Kugelaugen fixieren das Opfer

Auch ohne mythischen Zutaten weist das Chamäleon mehr kuriose Besonderheiten auf als seine ganze übrige Echsenverwandtschaft.

Chamäleon
Die Bilder oben zeigen Ihnen: So fängt man eine Heuschrecke mit der Zunge. Vorausgesetzt, man ist ein Chamäleon.
Reptilien

Da sind seine Augen, die halbkugelig am Kopf sitzen und außerordentlich beweglich sind. Mit ihnen schaut es nach allen Seiten und Richtungen; jedes Auge bewegt sich unabhängig vom anderen. So kann das Tier völlig unbeweglich im Geäst sitzen. Nur die Augen drehen sich langsam und überwachen die Umgebung.

Erst wenn die Beute identifiziert ist, wird die Blickrichtung koordiniert. Der Kopf dreht sich in Jagdrichtung, und der Körper schiebt sich über den langen Beinen nach vorne. Ein hungriges Tier pirscht sich mehr als einen Meter nahe an die Beute heran, aber nur selten lässt sich ein Chamäleon zu einem hastigen Angriff verleiten. Zumindest lässt dann die Treffsicherheit seiner Zunge gewaltig nach.

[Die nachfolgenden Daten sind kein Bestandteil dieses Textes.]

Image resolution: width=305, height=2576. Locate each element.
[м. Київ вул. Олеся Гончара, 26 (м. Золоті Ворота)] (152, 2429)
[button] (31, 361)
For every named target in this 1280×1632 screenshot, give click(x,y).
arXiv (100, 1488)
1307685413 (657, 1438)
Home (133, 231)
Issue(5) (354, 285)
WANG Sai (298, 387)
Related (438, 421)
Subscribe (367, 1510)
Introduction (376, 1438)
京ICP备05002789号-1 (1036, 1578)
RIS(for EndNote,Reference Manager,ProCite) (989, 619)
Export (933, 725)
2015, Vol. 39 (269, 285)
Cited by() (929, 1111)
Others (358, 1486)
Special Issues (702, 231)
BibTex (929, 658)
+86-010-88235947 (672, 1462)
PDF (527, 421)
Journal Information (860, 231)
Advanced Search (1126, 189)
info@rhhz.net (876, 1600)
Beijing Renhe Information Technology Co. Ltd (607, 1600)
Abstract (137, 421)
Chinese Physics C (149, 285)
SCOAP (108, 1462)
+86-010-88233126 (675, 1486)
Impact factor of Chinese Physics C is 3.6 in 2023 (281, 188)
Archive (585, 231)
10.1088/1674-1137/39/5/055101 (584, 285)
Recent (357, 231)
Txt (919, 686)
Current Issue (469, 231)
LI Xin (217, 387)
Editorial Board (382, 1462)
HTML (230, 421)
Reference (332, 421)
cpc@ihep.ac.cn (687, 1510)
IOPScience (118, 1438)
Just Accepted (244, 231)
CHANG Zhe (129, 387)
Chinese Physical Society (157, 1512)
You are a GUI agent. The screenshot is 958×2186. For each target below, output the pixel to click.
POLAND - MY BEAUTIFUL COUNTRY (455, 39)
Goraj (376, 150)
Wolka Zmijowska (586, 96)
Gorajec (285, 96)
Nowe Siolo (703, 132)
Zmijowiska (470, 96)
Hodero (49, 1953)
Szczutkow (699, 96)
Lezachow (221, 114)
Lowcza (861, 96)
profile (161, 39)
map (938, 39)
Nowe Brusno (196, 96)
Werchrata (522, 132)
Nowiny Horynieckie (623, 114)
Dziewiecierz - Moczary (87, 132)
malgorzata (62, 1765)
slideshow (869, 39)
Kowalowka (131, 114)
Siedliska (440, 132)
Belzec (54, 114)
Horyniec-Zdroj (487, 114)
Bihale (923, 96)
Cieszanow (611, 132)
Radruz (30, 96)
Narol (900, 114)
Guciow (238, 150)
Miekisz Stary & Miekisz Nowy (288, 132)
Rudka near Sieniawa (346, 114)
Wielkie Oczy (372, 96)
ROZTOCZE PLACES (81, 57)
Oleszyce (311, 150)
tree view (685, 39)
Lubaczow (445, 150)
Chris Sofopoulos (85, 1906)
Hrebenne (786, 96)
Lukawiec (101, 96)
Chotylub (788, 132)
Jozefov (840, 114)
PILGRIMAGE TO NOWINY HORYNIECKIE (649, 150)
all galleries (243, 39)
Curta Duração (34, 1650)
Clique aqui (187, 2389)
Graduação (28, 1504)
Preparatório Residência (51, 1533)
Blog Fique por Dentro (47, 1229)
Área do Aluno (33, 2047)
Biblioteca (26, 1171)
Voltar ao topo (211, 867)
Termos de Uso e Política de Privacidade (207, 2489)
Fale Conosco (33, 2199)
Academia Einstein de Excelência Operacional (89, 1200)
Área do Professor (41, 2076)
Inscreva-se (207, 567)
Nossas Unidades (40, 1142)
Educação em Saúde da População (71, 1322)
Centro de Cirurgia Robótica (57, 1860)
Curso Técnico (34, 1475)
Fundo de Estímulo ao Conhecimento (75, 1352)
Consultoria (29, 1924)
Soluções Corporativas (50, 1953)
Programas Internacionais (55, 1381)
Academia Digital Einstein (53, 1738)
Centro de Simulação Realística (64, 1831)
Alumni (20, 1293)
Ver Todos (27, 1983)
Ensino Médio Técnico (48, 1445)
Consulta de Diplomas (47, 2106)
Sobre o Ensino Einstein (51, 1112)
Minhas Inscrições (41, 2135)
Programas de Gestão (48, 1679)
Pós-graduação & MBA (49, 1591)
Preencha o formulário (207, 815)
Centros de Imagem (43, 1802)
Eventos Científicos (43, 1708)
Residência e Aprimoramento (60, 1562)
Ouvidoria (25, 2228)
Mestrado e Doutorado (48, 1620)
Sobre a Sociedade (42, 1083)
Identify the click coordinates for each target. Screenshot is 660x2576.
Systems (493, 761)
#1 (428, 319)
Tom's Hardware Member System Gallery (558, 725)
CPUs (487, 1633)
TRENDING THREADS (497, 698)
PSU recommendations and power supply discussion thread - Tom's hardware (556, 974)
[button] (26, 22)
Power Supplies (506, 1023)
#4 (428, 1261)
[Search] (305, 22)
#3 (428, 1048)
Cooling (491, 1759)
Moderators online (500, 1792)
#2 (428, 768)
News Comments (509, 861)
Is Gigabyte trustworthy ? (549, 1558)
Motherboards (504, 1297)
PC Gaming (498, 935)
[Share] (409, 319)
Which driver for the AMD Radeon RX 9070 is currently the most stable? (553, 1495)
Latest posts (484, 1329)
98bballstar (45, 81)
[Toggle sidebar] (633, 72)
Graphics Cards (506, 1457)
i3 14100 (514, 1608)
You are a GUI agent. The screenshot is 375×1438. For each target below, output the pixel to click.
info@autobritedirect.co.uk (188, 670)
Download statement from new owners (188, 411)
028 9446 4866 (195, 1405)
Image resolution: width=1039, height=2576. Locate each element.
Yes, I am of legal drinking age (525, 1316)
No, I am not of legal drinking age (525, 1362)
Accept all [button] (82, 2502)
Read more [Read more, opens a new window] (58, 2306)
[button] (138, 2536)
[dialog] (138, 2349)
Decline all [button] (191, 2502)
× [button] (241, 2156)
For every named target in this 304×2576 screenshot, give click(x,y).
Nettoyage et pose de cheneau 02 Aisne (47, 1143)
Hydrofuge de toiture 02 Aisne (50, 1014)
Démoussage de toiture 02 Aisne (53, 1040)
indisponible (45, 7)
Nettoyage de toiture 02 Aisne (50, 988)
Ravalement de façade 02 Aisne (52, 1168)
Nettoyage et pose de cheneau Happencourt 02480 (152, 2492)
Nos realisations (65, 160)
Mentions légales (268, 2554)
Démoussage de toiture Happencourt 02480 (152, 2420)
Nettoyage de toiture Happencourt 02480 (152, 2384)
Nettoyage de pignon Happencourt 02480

Ein normales Chamäleon schiebt sich also behäbig in Richtung Beute. Wenn es geht, wird der ganze Körper in Zielrichtung ausgerichtet. Doch es genügt auch, wenn der Brustkorb mit den Vorderbeinen auf die Beute zeigt. Beide Kugelaugen fixieren jetzt das Opfer, die Zunge ragt aus dem leicht geöffneten Mund, wird oft nochmals zurückgezogen, der Jäger schiebt sich noch einen Schritt vorwärts - und dann schießt die Zunge heraus und erreicht zielsicher die Beute.

Der Aufprall des Fangkopfes an der Zungenspitze ist so stark, dass selbst wehrhafte Insekten wie Bienen und Wespen nicht zum Stechen kommen, sondern betäubt in den Mund zurückgezogen werden. Dort wird ihnen der Stachel herausgedrückt und fällt abgebissen zu Boden - so konnte ich es beim Chamaeleo bitaeniatus hoehnelii beobachten.

Es gibt Untersuchungen über die Geschwindigkeit dieser Zungenschüsse. Eine 20 cm lange Chamäleonzunge trifft die Beute in 1/16 Sekunde. Das entspricht einer Geschwindigkeit der Zungenspitze von etwa drei Meter pro Sekunde. Die Beute wird in einer Viertelsekunde zurückgezogen. Ein Beutetier hat also gar nicht die Chance, dieser blitzschnell herausgeschossenen Zunge zu entkommen.

Chamäleons können ungeheuere Mengen fressen. Sie nehmen Fliegen, Raupen und Würmer; die größeren auch Schmetterlinge, Mäuse und Vögel. Andererseits können die Tiere lange Fastenzeiten überdauern. In ihrer Heimat machen viele eine Art Trockenschlaf, den sie unter der Erde verbringen. Auf Wasser können sie nicht verzichten, schon kurze wasserlose Zeiten bringen sie an den Rand des Todes. Aber auch hier ist keine Regel ohne Ausnahme: In der fast regenlosen Namib - einer Wüste an der Küste von Südwest-Afrika, einem der trockensten Gebiete der Erde - lebt ein Chamäleon, das sich mit dem spärlichen Nachttau und der in der Beute enthaltenen Feuchtigkeit begnügen muss.

Chamäleon - Chamaeleo bitaeniatus hoehnelii
Wie ein Chamäleon sich vorbildlich versteckt, sehen Sie ganz rechts in der Mitte: Es verbirgt sich so hinterm Ast, dass fast nur noch die Augen herausschauen. Es ist ein Chamaeleo bitaeniatus hoehnelii.